■ **WHAT THIS TASK INVOLVES**
Each line in the entries below that holds the word "orgel" belongs in the answer.

■ **Extracted page text data**
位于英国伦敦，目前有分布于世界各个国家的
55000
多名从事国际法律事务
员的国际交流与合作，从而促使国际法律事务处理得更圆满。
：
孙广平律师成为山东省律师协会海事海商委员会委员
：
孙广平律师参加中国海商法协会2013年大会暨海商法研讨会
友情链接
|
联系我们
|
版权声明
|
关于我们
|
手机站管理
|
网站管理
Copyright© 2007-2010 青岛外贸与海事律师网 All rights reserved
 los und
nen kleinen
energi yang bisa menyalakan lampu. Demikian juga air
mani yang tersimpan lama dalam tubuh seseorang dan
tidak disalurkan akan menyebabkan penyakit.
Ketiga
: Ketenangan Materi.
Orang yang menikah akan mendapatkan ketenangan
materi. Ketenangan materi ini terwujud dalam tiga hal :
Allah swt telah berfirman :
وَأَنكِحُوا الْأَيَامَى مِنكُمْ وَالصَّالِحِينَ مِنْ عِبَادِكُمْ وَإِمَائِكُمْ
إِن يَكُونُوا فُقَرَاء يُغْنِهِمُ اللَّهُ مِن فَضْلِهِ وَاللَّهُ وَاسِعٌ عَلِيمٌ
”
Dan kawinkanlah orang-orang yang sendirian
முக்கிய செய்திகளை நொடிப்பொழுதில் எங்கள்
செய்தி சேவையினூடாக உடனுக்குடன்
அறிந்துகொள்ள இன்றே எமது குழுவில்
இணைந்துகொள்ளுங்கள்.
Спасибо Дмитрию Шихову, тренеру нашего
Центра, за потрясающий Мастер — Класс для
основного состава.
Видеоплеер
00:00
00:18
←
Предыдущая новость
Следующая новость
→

...

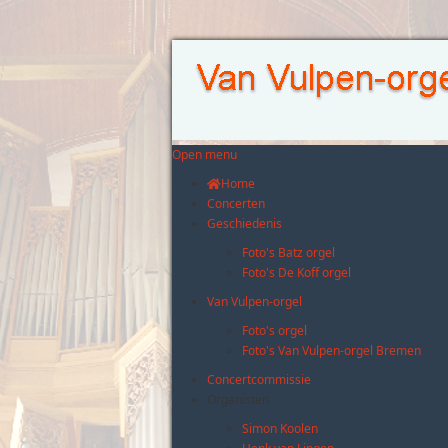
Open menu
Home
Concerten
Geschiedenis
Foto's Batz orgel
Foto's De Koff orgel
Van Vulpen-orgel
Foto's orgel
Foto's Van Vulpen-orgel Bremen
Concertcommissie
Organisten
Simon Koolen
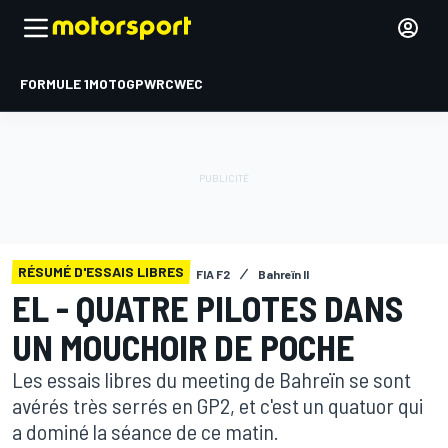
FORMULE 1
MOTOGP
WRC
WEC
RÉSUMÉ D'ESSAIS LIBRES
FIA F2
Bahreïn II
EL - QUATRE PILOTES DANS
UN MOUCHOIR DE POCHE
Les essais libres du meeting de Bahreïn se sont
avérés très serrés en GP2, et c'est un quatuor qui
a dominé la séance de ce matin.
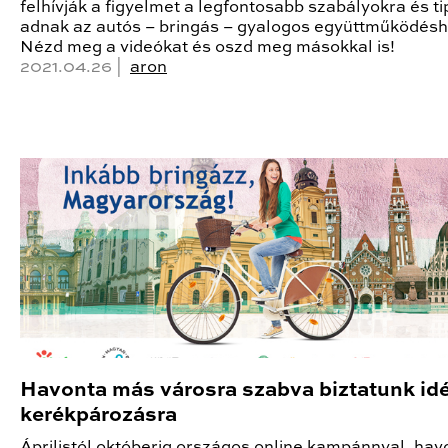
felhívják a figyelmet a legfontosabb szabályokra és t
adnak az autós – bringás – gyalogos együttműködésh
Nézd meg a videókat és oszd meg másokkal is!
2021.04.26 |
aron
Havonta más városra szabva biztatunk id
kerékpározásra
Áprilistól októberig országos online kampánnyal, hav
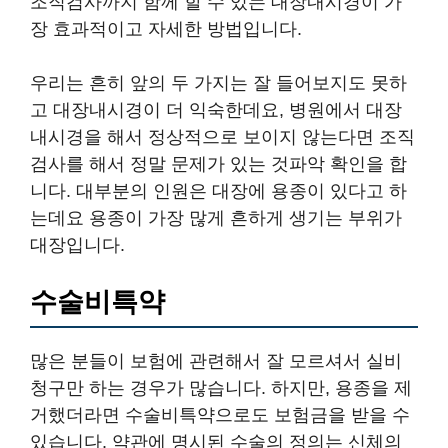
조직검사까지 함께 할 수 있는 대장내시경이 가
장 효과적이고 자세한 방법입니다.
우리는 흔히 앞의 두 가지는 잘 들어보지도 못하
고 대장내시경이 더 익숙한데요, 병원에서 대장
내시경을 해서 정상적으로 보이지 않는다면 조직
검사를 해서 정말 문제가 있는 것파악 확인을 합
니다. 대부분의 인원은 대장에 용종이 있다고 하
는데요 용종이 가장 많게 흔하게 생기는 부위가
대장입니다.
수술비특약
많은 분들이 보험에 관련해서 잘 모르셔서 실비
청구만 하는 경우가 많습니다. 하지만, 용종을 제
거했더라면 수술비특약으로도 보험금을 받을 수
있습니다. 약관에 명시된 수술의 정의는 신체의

...

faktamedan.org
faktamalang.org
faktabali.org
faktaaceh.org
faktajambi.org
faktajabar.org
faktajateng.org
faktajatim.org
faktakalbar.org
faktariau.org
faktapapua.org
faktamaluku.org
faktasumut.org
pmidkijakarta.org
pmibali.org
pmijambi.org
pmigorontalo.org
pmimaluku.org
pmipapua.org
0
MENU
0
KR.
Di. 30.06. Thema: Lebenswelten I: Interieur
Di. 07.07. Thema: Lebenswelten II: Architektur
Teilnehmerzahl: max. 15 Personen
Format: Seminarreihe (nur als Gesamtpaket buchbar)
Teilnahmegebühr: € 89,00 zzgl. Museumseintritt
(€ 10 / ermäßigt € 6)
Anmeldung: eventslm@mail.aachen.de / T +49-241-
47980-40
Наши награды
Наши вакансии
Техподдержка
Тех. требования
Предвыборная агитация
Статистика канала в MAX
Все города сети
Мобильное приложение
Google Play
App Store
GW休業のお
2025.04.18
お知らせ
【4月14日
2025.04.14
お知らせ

■ **SOLUTION FOR THIS EXERCISE**
Foto's Batz orgel
Foto's De Koff orgel
Van Vulpen-orgel
Foto's orgel
Foto's Van Vulpen-orgel Bremen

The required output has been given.